On ne peut pas dire que Paradesi soit un film parfait, car il compte quelques casseroles, comme l’ahurissante scène de conversion de masse par un couple de prosélytes chrétiens. Ce passage trouve un écho avec l’actualité, et fait le parallèle avec le passé, puisque ce phénomène revient en force dans le sud de l’Inde, où de nombreuses familles pauvres embrassent la religion chrétienne pour échapper à la pauvreté, comme le firent leurs semblables à l’époque coloniale, pour gagner un bout de pain. Malheureusement, cet épisode est maladroitement amené, et ce qui se voulait critique se transforme en un clip musical grotesque et embarrassant.

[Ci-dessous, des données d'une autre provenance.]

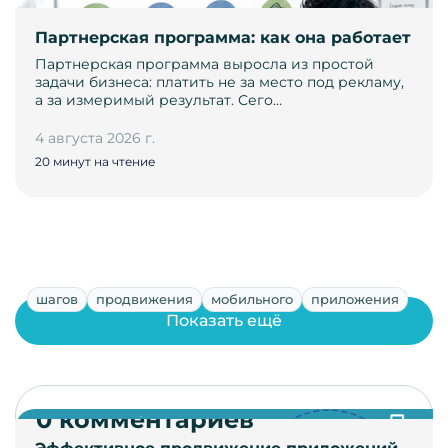
Партнерская программа: как она работает
Партнерская программа выросла из простой
задачи бизнеса: платить не за место под рекламу,
а за измеримый результат. Сего…
4 августа 2026 г.
20 минут на чтение
шагов
продвижения
мобильного
приложения
Показать ещё
0 комментариев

Néanmoins, il est rassurant de voir un cinéaste indien aborder autrement la question de l’occupation anglaise. Pas de patriotisme déplacé, avec de méchants britanniques et un gentil héros indien qui va se révolter. Il y a des voix divergentes parmi les colons anglais et le plus abjects des personnages est bien indien. L’accent est bien mis sur le déracinement et le voyage sans retour de ces personnes, dont le malheur se perpétue encore, mais de manière différente. Le colonialisme a laissé place à la mondialisation, mais l’exploitation n’a jamais cessé. Elle est juste déguisée, et se transmet, à travers le temps, au sein de la gent dirigeante. Paradesi est un hommage à ceux qui sont morts dans l’oubli, mais aussi un message pour cette nouvelle génération d’esclaves modernes, afin de l’exhorter à se réveiller et ne pas s’habituer ou accepter ses chaînes de la pression, du harcèlement et de l’intimidation.

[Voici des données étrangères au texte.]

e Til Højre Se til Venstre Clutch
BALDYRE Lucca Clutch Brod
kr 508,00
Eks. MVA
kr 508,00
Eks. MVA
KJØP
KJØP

Après le visionnage du film, j’ai siroté un verre de thé et je me suis dit que son goût, sa teinte et son odeur ne sont pas le seul résultat d’une infusion, mais la mémoire d’un dur labeur, qui a consumé les larmes, la sueur et le sang de pauvres gens. Les méthodes ont surement changé, mais je pense que les théiers de ces exploitations se souviennent encore, d’avoir été gorgés de la souffrance des paradesis.